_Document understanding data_
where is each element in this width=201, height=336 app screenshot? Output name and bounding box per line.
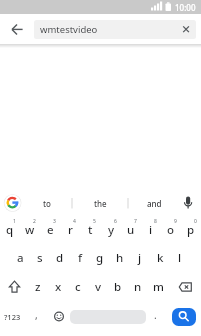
staticText: u (127, 222, 135, 238)
button[interactable]: w (20, 216, 40, 244)
staticText: s (37, 250, 43, 266)
staticText: j (138, 250, 142, 266)
button[interactable] (70, 310, 146, 324)
staticText: w (25, 222, 35, 238)
button[interactable]: . (148, 301, 162, 329)
staticText: z (35, 279, 41, 295)
button[interactable] (1, 273, 28, 301)
button[interactable]: h (110, 244, 130, 272)
staticText: 6 (114, 218, 117, 225)
staticText: the (94, 198, 107, 209)
staticText: r (68, 222, 73, 238)
button[interactable] (172, 308, 196, 326)
button[interactable]: the (74, 194, 126, 212)
staticText: 3 (53, 218, 56, 225)
staticText: f (78, 250, 83, 266)
staticText: q (6, 222, 14, 238)
button[interactable]: g (90, 244, 110, 272)
staticText: k (157, 250, 164, 266)
button[interactable]: m (148, 273, 168, 301)
staticText: 7 (134, 218, 137, 225)
button[interactable]: l (170, 244, 190, 272)
button[interactable] (3, 194, 23, 212)
staticText: d (56, 250, 64, 266)
button[interactable]: e (40, 216, 60, 244)
button[interactable]: k (150, 244, 170, 272)
staticText: v (95, 279, 102, 295)
button[interactable]: r (60, 216, 80, 244)
staticText: l (178, 250, 182, 266)
staticText: p (187, 222, 195, 238)
button[interactable]: u (121, 216, 141, 244)
staticText: h (116, 250, 124, 266)
button[interactable]: c (68, 273, 88, 301)
button[interactable]: and (130, 194, 178, 212)
button[interactable] (178, 21, 195, 38)
staticText: 0 (194, 218, 197, 225)
staticText: x (55, 279, 62, 295)
button[interactable]: n (128, 273, 148, 301)
button[interactable] (173, 273, 200, 301)
staticText: g (96, 250, 104, 266)
staticText: o (167, 222, 175, 238)
button[interactable] (34, 20, 196, 39)
button[interactable]: to (25, 194, 69, 212)
button[interactable] (2, 16, 30, 43)
staticText: . (154, 308, 157, 322)
button[interactable]: p (181, 216, 201, 244)
button[interactable]: x (48, 273, 68, 301)
staticText: , (35, 308, 38, 322)
staticText: ?123 (4, 312, 21, 322)
button[interactable]: , (28, 301, 44, 329)
staticText: m (153, 279, 164, 295)
staticText: t (88, 222, 93, 238)
staticText: to (43, 198, 51, 209)
staticText: wmtestvideo (40, 23, 98, 36)
staticText: 1 (13, 218, 16, 225)
staticText: and (147, 198, 162, 209)
staticText: e (47, 222, 54, 238)
button[interactable]: b (108, 273, 128, 301)
button[interactable]: t (80, 216, 100, 244)
button[interactable]: d (50, 244, 70, 272)
button[interactable]: z (28, 273, 48, 301)
staticText: i (149, 222, 153, 238)
staticText: 9 (174, 218, 177, 225)
button[interactable]: f (70, 244, 90, 272)
staticText: a (17, 250, 24, 266)
staticText: 4 (73, 218, 76, 225)
button[interactable]: q (0, 216, 20, 244)
button[interactable]: y (101, 216, 121, 244)
button[interactable]: j (130, 244, 150, 272)
staticText: c (75, 279, 81, 295)
staticText: 5 (93, 218, 96, 225)
staticText: 8 (154, 218, 157, 225)
button[interactable]: ?123 (1, 303, 23, 331)
button[interactable] (50, 303, 68, 331)
staticText: 2 (33, 218, 36, 225)
button[interactable]: i (141, 216, 161, 244)
staticText: y (108, 222, 115, 238)
staticText: b (114, 279, 122, 295)
button[interactable] (180, 194, 197, 212)
button[interactable]: o (161, 216, 181, 244)
button[interactable]: v (88, 273, 108, 301)
staticText: 10:00 (175, 2, 196, 13)
staticText: n (134, 279, 142, 295)
button[interactable]: a (10, 244, 30, 272)
button[interactable]: s (30, 244, 50, 272)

_What the task asks_
With the pictures set aside, repeat every entry above exactly.

_Written answer_
where is each element in this width=201, height=336 app screenshot? Output name and bounding box per line.
staticText: u (127, 222, 135, 238)
button[interactable]: w (20, 216, 40, 244)
staticText: s (37, 250, 43, 266)
staticText: j (138, 250, 142, 266)
button[interactable] (70, 310, 146, 324)
staticText: w (25, 222, 35, 238)
button[interactable]: . (148, 301, 162, 329)
staticText: z (35, 279, 41, 295)
button[interactable] (1, 273, 28, 301)
button[interactable]: h (110, 244, 130, 272)
staticText: 6 (114, 218, 117, 225)
staticText: the (94, 198, 107, 209)
staticText: r (68, 222, 73, 238)
button[interactable] (172, 308, 196, 326)
button[interactable]: the (74, 194, 126, 212)
staticText: 3 (53, 218, 56, 225)
staticText: f (78, 250, 83, 266)
staticText: q (6, 222, 14, 238)
button[interactable]: g (90, 244, 110, 272)
staticText: k (157, 250, 164, 266)
button[interactable]: m (148, 273, 168, 301)
staticText: 7 (134, 218, 137, 225)
button[interactable]: l (170, 244, 190, 272)
button[interactable] (3, 194, 23, 212)
staticText: d (56, 250, 64, 266)
button[interactable]: e (40, 216, 60, 244)
button[interactable]: k (150, 244, 170, 272)
staticText: v (95, 279, 102, 295)
button[interactable]: r (60, 216, 80, 244)
staticText: l (178, 250, 182, 266)
staticText: p (187, 222, 195, 238)
button[interactable]: u (121, 216, 141, 244)
staticText: h (116, 250, 124, 266)
button[interactable]: c (68, 273, 88, 301)
button[interactable]: and (130, 194, 178, 212)
button[interactable] (178, 21, 195, 38)
staticText: 0 (194, 218, 197, 225)
staticText: x (55, 279, 62, 295)
button[interactable]: n (128, 273, 148, 301)
button[interactable] (173, 273, 200, 301)
staticText: g (96, 250, 104, 266)
staticText: o (167, 222, 175, 238)
button[interactable] (34, 20, 196, 39)
button[interactable]: to (25, 194, 69, 212)
button[interactable] (2, 16, 30, 43)
staticText: . (154, 308, 157, 322)
button[interactable]: p (181, 216, 201, 244)
button[interactable]: x (48, 273, 68, 301)
staticText: , (35, 308, 38, 322)
staticText: ?123 (4, 312, 21, 322)
button[interactable]: , (28, 301, 44, 329)
staticText: m (153, 279, 164, 295)
staticText: t (88, 222, 93, 238)
staticText: to (43, 198, 51, 209)
staticText: wmtestvideo (40, 23, 98, 36)
staticText: 1 (13, 218, 16, 225)
staticText: and (147, 198, 162, 209)
staticText: e (47, 222, 54, 238)
button[interactable]: b (108, 273, 128, 301)
button[interactable]: t (80, 216, 100, 244)
button[interactable]: d (50, 244, 70, 272)
button[interactable]: z (28, 273, 48, 301)
staticText: i (149, 222, 153, 238)
staticText: 9 (174, 218, 177, 225)
button[interactable]: f (70, 244, 90, 272)
staticText: a (17, 250, 24, 266)
staticText: 4 (73, 218, 76, 225)
button[interactable]: q (0, 216, 20, 244)
button[interactable]: y (101, 216, 121, 244)
button[interactable]: j (130, 244, 150, 272)
staticText: c (75, 279, 81, 295)
staticText: 5 (93, 218, 96, 225)
staticText: 8 (154, 218, 157, 225)
button[interactable]: ?123 (1, 303, 23, 331)
button[interactable] (50, 303, 68, 331)
staticText: 2 (33, 218, 36, 225)
button[interactable]: i (141, 216, 161, 244)
staticText: y (108, 222, 115, 238)
staticText: b (114, 279, 122, 295)
button[interactable] (180, 194, 197, 212)
button[interactable]: o (161, 216, 181, 244)
button[interactable]: v (88, 273, 108, 301)
staticText: 10:00 (175, 2, 196, 13)
staticText: n (134, 279, 142, 295)
button[interactable]: a (10, 244, 30, 272)
button[interactable]: s (30, 244, 50, 272)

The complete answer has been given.